Second PartOf TheFirst Stage Labor:

Active Contractions & Active Labor

The second half of first stage labor occurs when you have started active contractions. In order to determine whether you have started active labor go to


If your contractions have started and don't go away don't be eager to rush to the hospital yet. In almost all cases Dr.s don't want their patients in labor to arrive at the hospital until contractions are at least 6 minutes apart starting from the end of the previous contraction to the beginning of the next contraction. Only if your water (amniotic sac) breaks do Dr.s insist patients get to the ER as soon as possible. Once your water breaks there is a risk of infection and going to the ER then will assure that the risk is dramatically lowered. Also in most cases once the water has broken contractions can become stronger and closer than 6 minutes apart. I will explain a little later on in this section how to keep track of contractions and how to tell when your water has broken.

With first time pregnancies contractions can go on for 15-20 hrs until contractions become 6 minutes apart. With my first pregnancy I started back labor at 5am on December 21st and my contractions didn't get close to 6 minutes apart until 12:00 am December 22nd but ten hours later I delivered.


After the first pregnancy the more deliveries you have had the faster the second half of the first stage of labor will go. If this is your second pregnancy chances are the time between when your contractions start to the time you deliver may be 10-15 hours compared to 24-28 hours with a first pregnancy. The one thing to remember with each labor is you don't go to the ER until your contractions are 6 minutes apart from the end of one contraction to the beginning of the next contraction or if your water (amniotic sac) breaks.


Once your have found that you are experiencing labor contractions and not Braxton Hicks, you have started the second half of the first stage of labor. This part of labor is pretty much a waiting game before you need to go to the hospital. Only 5% of women actually have their water (amniotic sac) break on its own so don't be concerned about having your water break in public even though most t.v. shows and movies have their pregnant character's water break outside of the hospital. Unfortunately Hollywood only has limited on their movies and t.v. shows so they show the shortest form of labor which is the least likely to happen to most women.

The best thing you can do once contractions start is to stay on your feet and keep moving with 15 minute sitting breaks after every hour of standing and moving around. The main reason to keep moving is to promote more dilation and gravity helps baby move into the birth canal. The way I can best describe the birth canal is a long tunnel baby has to work hard to slowly move his/her way through in order to be born. From the time you start contractions your baby is just starting the journey hopefully face first into the birth canal and the journey is a long one which takes many hours.

The main reason why you need to move around once you start contractions is because not moving around and just sitting down most of the time can actually stop contractions in a lot of women or prolong labor. I found this information out from the ER staff when with my first pregnancy I sat on the couch most of the time and they asked what I had done all day. One occasion when its ok to stop walking but stay standing and relax is during a contraction when they start to become strong which is a few hours before the contractions get closer to 6 minutes apart. When contractions start they are usually just a little uncomfortable and as the hours go by they get a little stronger each hour until they become closer apart which is when they become stronger with each contraction. Even though at some point in time during the first stage of labor you may feel like you want to push. I assure you as my OB has told me, pushing at any time during the first stage of labor without being instructed to by a nurse or your OB won't accomplish anything, it will only tire you out, it may stress baby and cause a lot of problems.

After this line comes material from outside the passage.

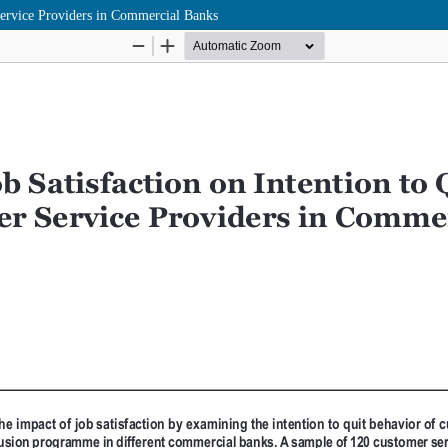
Service Providers in Commercial Banks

If your partner is not with you once the contractions have started give him/her a call. If he/she is at work, even though the time you need to go to the hospital maybe hours away, I strongly advise your partner come home. Your partner is a great source of help and encouragement during this process and its always good to have your partner there with you incase you need to leave for the ER if your water breaks or if you start bleeding (more than just spotting). If your partner is your husband, boyfriend or a family member there should be no concerns that he/she will not be allowed to leave from work or have any job related difficulties because of the leave. By law under the Family Leave Act if a husband or family member if husband is not available, is assisting you in labor and delivery then by the act he/she will be allowed to leave as soon as possible without any risk of being fired or being docked in pay. What my husband ended up doing with both my pregnancies is making sure he had at least 3-5 vacation or sick days and he went back to work the day after I brought baby home which is 2 days after delivery. If your partner or husband does not have any sick or vacation days I'm positive by Family Leave Act he/she is allowed at least two days of vacation for labor and delivery.

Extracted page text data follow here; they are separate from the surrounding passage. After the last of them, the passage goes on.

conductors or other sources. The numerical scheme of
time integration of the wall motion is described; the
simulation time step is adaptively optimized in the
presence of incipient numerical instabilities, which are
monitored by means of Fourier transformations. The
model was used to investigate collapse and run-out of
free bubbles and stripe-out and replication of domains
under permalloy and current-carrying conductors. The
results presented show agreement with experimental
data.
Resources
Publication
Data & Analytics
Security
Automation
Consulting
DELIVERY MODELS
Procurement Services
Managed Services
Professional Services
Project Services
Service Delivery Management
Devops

If you are planning a hospital delivery and you don't wish to stay at home it is safe to go to a local mall and walk or do some last minute baby shopping as long as you are no more than 30 minutes away from the hospital you'll be delivering at and you will also need to bring everything you need for the hospital. Just make sure while you are away from home you are counting and writing down contractions so you'll know when to head for the ER. Also make sure you are not alone and your partner or a friend is with you.